31 January 2021 – Sunday – #132

Here’s a sample of how Barcelona is suffering during the current Covid-19 restrictions.

Barceloneta beach, 29 January 2021. Low mask compliance on the beach.

This is actually my contribution to Covid-19 misinformation. The photo does not present a typical January day in Barcelona. The weather most of this month has been cloudy and in the single digits (centigrade), so a representative January photo would show an empty beach with a few bundled up souls walking along its border. At the end of last week, though, Mother Nature gave the city a glimpse of the warm beach days that lie ahead.

So, maybe this image isn’t misinformation. Maybe it’s kind of a metaphor. January was not only a stormy month for weather in Barcelona, but also a stormy month for Covid-19 everywhere. It’s not just that the world surpassed 100,000,000 Covid-19 cases. The world’s economies are sick, too. But In the middle of the worst of Covid-19, the world is getting glimpses that better days are ahead, glimpses that Covid-19 vaccines will help both the world’s bad health and its faltering economies.

The US economy had its worst year since WWII, shrinking by 3.5%. There’s no question Covid-19 caused the downturn and no question why President Biden is focused on vaccinations.

“There’s nothing more important to the economy now than people getting vaccinated.”

US Federal Reserve Chairman Jerome Powell

Things were even worse in Spain where the 2020 economy contracted 11%. Covid-19 decimated Spain’s economy in the worst pull back since its Civil War. Because tourism made up nearly 10% of Spain’s economy in 2019, it’s easy to understand the why the 2020 contraction here is so severe compared to the US.

Parenthetically, it’s nice to use decimate in its original sense, to reduce by one tenth.

The good news? Fourth quarter 2020 US results showed growth of 4%, indicating that a properly stimulated world economy is poised to come back strong.

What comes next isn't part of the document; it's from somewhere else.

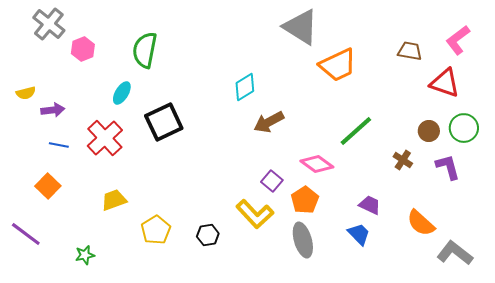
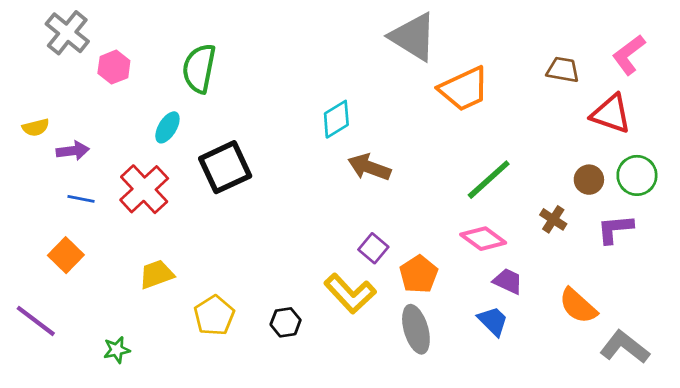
brown arrow: (269, 122) -> (369, 167), turned 48
pink diamond: (317, 164) -> (483, 239), moved
purple L-shape: (448, 167) -> (615, 229), turned -80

The most recent survey from the National Association for Business Economics, for instance, shows optimism in US businesses for healthy growth this year. According to the survey, “69% of panelists [are] expecting GDP to expand by 3.0% or more.”

On the other hand, there is a lot of risk in this predicted economic growth. The pandemic has thrown global supply chains into disarray. During the initial lockdowns last year, trade slowed dramatically. By summer, unpredictability in consumer demand drove unpredictable demand for shipping containers. Work-at-home consumers needed fewer fashions and more computers. In the confusion, container prices have risen as availability dropped, leading to shipping inflation.

At virtual Davos World Economic Forum, bankers said remote work is fraying corporate culture. They were both impressed at how well staff improvised remote work processes last year and concerned whether their at-home organizations will become less effective this year.

“It will increasingly be a challenge to maintain the culture and collaboration that these large financial institutions seek to have and should have.”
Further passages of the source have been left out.